--- About this task ---
How many lines in the data below contain the string "keputusan"? State that number only.

--- Task material ---
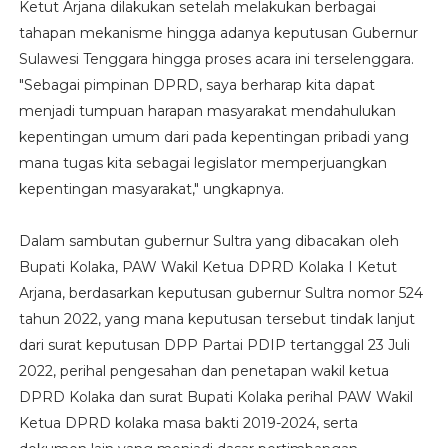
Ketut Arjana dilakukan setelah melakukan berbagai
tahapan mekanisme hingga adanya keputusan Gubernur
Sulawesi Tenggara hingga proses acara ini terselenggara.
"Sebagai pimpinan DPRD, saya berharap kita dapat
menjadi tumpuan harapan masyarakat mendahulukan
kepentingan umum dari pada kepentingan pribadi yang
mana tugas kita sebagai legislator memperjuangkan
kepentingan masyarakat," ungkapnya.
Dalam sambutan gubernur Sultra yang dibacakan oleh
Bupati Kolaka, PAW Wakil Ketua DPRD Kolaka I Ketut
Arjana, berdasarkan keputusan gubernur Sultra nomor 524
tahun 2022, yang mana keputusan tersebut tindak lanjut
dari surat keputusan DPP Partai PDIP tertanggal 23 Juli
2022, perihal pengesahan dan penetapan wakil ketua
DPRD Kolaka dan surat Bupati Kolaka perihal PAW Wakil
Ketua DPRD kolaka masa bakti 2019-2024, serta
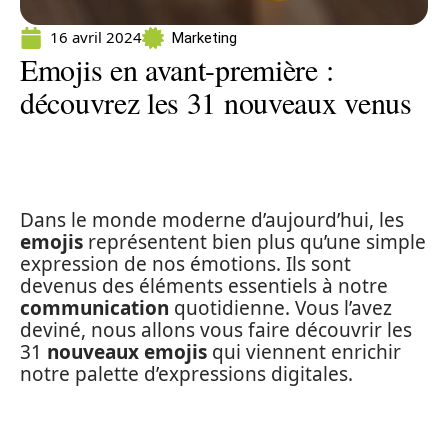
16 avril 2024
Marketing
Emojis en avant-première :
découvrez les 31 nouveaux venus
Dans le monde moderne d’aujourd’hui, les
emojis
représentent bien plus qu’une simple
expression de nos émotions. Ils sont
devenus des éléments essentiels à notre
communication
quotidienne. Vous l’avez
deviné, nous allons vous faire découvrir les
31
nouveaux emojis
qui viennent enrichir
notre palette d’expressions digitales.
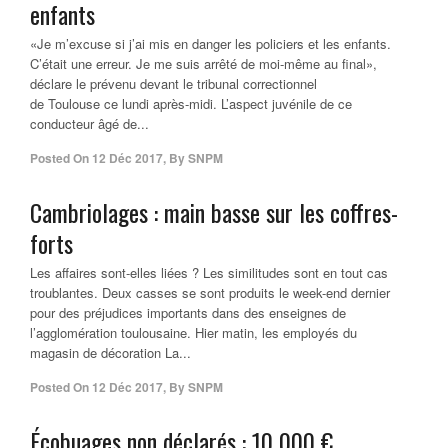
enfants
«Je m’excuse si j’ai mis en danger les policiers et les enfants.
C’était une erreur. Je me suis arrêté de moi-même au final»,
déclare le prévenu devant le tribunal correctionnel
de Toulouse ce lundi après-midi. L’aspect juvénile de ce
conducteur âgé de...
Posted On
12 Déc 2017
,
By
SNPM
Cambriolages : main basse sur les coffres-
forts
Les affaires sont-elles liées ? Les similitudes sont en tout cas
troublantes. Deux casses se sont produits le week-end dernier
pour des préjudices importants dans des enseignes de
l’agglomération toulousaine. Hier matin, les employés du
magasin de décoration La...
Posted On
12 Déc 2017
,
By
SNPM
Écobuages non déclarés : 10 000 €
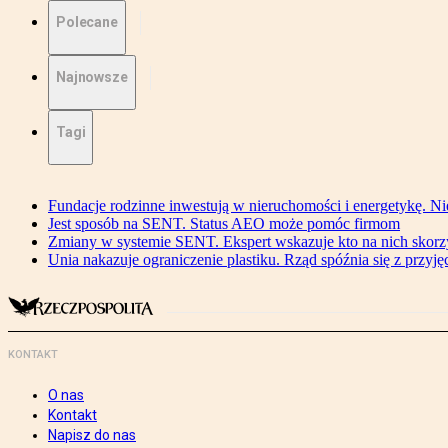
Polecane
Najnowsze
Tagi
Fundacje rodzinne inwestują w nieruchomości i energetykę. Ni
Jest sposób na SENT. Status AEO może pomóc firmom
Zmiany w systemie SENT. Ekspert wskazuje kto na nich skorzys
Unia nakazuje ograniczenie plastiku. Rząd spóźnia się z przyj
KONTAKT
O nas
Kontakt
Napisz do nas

---

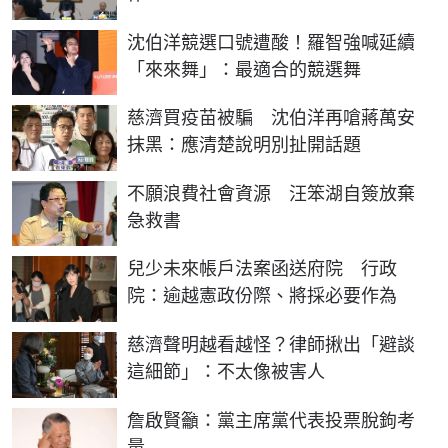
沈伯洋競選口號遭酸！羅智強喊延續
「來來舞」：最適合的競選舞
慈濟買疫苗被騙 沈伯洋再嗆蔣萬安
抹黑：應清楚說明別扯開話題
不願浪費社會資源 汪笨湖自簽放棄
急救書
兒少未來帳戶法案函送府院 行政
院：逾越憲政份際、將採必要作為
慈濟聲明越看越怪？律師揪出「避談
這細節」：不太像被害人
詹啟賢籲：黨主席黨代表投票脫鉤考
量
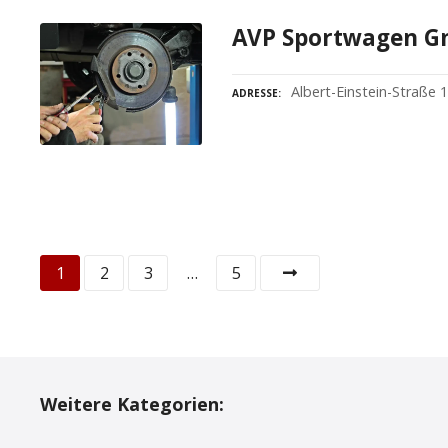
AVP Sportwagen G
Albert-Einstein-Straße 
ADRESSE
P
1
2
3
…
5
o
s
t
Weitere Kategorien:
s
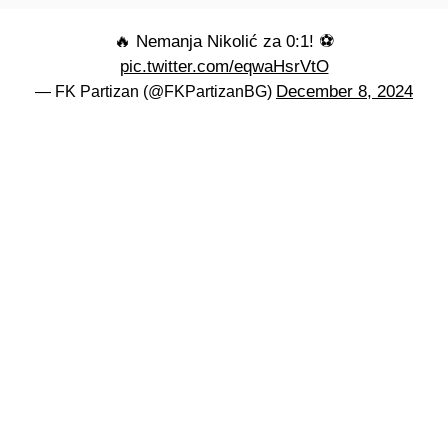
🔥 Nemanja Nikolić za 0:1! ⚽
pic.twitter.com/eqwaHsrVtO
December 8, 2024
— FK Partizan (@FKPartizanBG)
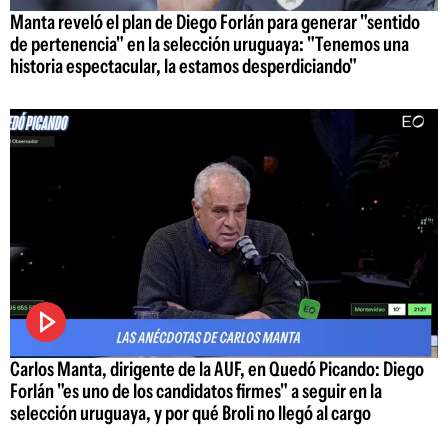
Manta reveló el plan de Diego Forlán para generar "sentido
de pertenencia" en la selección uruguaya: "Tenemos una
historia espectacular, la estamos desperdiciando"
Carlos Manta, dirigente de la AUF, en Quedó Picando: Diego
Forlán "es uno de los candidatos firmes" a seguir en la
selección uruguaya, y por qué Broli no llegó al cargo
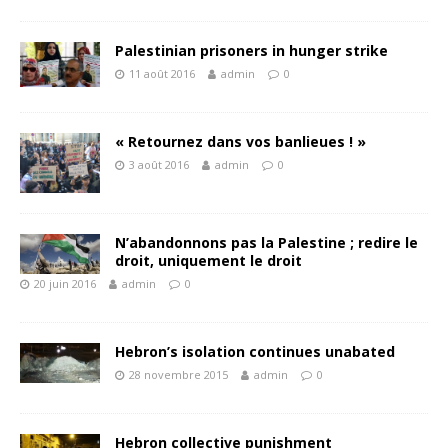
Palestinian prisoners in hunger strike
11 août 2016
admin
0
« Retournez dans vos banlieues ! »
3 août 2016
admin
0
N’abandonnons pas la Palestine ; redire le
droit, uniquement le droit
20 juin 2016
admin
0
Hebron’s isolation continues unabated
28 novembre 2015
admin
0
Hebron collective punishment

--

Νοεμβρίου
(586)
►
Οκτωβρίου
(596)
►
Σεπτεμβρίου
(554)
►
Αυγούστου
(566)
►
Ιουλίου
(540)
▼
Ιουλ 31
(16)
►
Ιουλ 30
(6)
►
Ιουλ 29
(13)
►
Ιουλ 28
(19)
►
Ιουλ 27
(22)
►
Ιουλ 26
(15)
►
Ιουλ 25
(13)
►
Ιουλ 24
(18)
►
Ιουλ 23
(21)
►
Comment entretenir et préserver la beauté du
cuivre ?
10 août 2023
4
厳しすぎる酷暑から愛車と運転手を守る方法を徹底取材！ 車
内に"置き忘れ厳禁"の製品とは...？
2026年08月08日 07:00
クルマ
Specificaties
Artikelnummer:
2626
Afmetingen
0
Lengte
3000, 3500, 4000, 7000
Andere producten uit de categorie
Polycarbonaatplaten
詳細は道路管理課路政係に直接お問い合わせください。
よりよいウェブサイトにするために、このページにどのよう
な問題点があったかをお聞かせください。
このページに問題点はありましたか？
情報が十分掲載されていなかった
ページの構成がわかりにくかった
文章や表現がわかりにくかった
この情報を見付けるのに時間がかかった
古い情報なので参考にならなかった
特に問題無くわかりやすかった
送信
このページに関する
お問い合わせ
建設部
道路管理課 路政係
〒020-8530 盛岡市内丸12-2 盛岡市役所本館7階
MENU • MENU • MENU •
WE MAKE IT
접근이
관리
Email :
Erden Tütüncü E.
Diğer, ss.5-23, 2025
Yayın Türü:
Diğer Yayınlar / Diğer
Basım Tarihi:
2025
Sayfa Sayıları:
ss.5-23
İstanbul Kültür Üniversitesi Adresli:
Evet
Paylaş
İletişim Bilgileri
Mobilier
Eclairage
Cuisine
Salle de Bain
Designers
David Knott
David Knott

--- Answer to the exercise ---
4